Only one span is wanted from the lines below: from the one with "Home (250, 42)" up to and including the one with "Vendor Login [Update". Copy it exactly, without images.

# # # # # # #

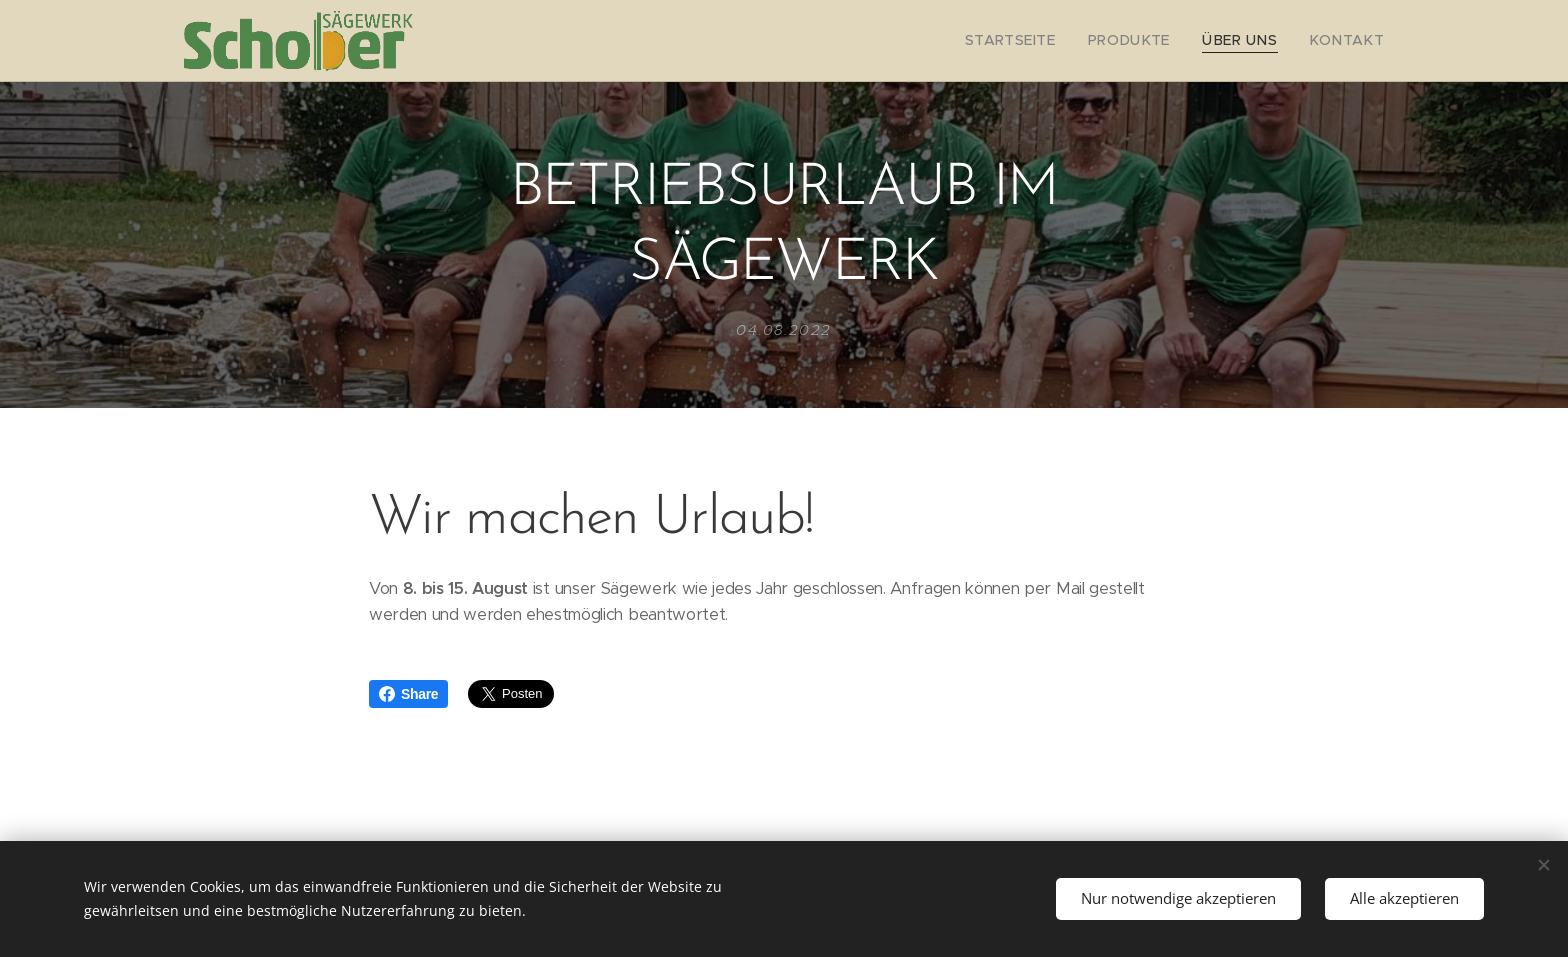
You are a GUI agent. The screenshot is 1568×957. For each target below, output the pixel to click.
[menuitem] (1043, 41)
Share (408, 694)
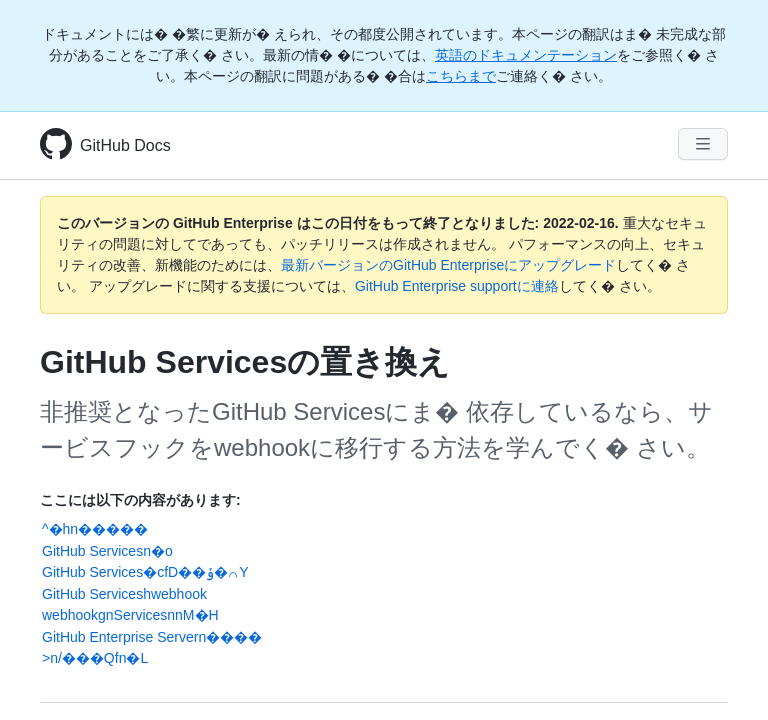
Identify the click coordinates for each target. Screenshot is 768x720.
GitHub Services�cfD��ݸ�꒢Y (145, 572)
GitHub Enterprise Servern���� (152, 637)
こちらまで (461, 76)
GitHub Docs (125, 145)
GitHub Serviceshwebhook (124, 594)
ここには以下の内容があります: (140, 500)
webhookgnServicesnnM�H (130, 615)
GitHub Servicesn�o (107, 551)
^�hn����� (95, 529)
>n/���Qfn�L (95, 658)
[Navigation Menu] (703, 144)
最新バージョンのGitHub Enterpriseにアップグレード (448, 265)
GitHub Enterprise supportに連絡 (457, 286)
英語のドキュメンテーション (526, 55)
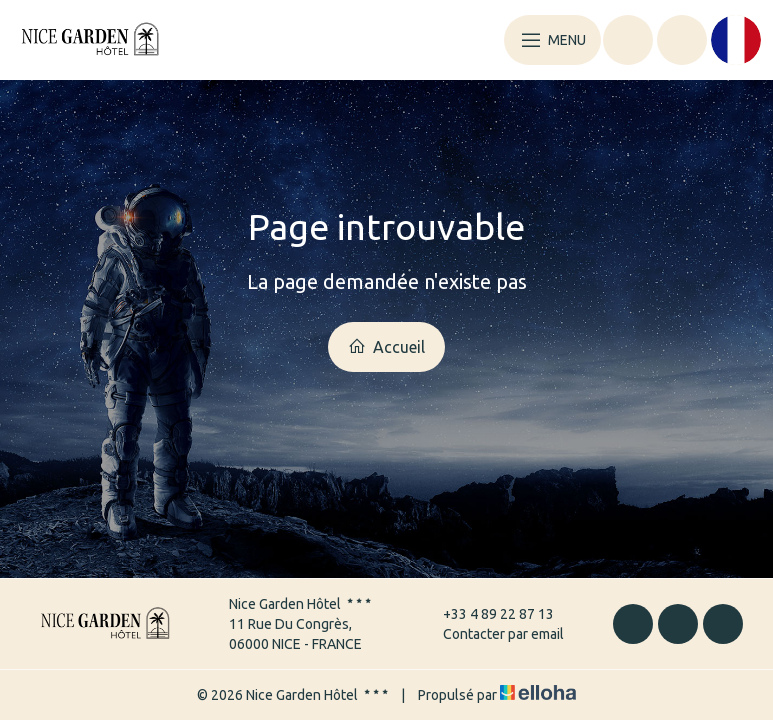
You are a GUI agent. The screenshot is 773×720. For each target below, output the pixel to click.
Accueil (386, 346)
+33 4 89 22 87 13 (487, 614)
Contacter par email (492, 634)
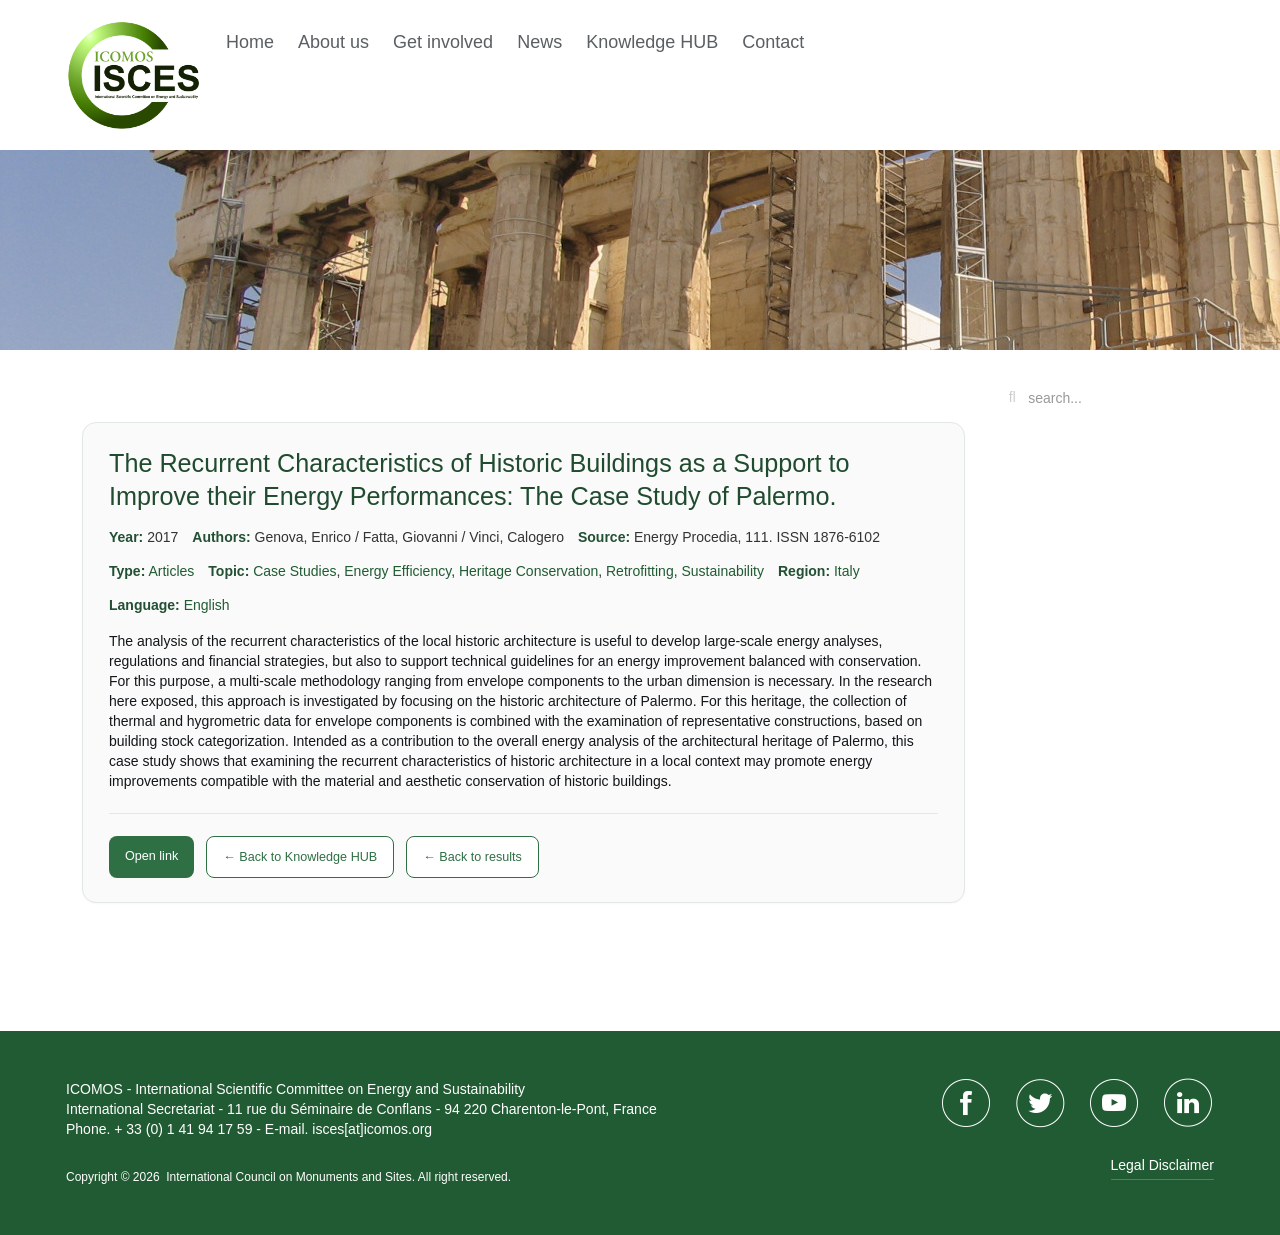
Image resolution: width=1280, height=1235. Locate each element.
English (207, 605)
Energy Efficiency (397, 571)
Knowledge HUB (652, 42)
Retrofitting (640, 571)
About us (333, 42)
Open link (151, 856)
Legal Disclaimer (1162, 1165)
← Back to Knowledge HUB (300, 857)
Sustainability (722, 571)
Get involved (443, 42)
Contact (773, 42)
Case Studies (294, 571)
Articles (171, 571)
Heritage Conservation (528, 571)
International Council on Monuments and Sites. (291, 1177)
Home (250, 42)
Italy (847, 571)
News (539, 42)
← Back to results (472, 857)
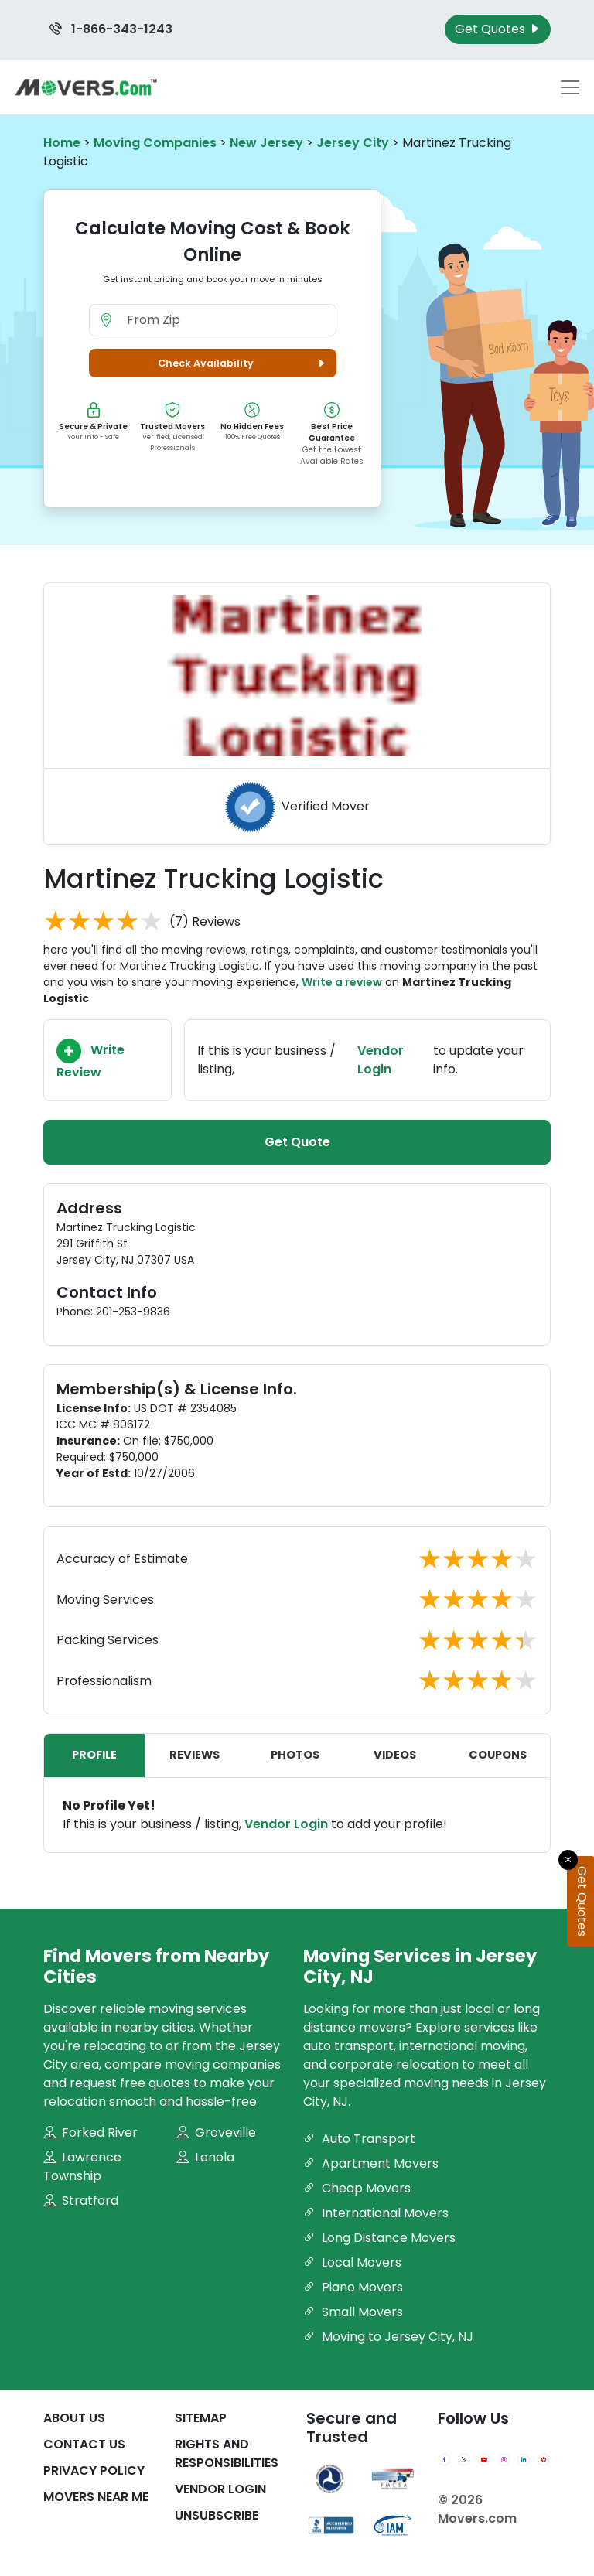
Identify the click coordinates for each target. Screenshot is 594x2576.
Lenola (205, 2157)
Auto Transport (359, 2139)
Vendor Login (286, 1824)
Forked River (90, 2132)
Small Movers (353, 2312)
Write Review (90, 1060)
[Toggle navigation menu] (570, 87)
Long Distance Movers (379, 2238)
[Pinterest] (544, 2459)
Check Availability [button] (243, 363)
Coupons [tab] (498, 1754)
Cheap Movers (357, 2188)
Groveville (216, 2132)
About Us (74, 2418)
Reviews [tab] (194, 1754)
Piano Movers (353, 2287)
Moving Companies (155, 143)
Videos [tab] (395, 1754)
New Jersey (266, 143)
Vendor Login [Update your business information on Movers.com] (380, 1060)
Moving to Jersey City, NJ (388, 2337)
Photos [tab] (295, 1754)
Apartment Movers (371, 2163)
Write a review (342, 982)
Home (61, 143)
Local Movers (352, 2262)
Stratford (80, 2200)
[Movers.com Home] (85, 87)
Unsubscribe (216, 2515)
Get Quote (297, 1142)
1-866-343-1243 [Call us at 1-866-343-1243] (111, 29)
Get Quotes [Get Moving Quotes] (498, 29)
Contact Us (84, 2444)
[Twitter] (464, 2459)
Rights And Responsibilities (226, 2453)
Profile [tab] (94, 1754)
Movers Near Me (95, 2497)
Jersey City (352, 143)
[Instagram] (504, 2459)
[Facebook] (445, 2459)
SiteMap (201, 2418)
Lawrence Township (82, 2166)
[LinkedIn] (524, 2459)
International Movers (376, 2213)
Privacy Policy (94, 2470)
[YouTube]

# # # # # # #

**FINAL ANSWER:**
Home (250, 42)
Italy (847, 571)
News (539, 42)
← Back to results (472, 857)
Identify the click coordinates for each target. Screenshot is 594x2576.
Lenola (205, 2157)
Auto Transport (359, 2139)
Vendor Login (286, 1824)
Forked River (90, 2132)
Small Movers (353, 2312)
Write Review (90, 1060)
[Toggle navigation menu] (570, 87)
Long Distance Movers (379, 2238)
[Pinterest] (544, 2459)
Check Availability [button] (243, 363)
Coupons [tab] (498, 1754)
Cheap Movers (357, 2188)
Groveville (216, 2132)
About Us (74, 2418)
Reviews [tab] (194, 1754)
Piano Movers (353, 2287)
Moving Companies (155, 143)
Videos [tab] (395, 1754)
New Jersey (266, 143)
Vendor Login [Update your business information on Movers.com] (380, 1060)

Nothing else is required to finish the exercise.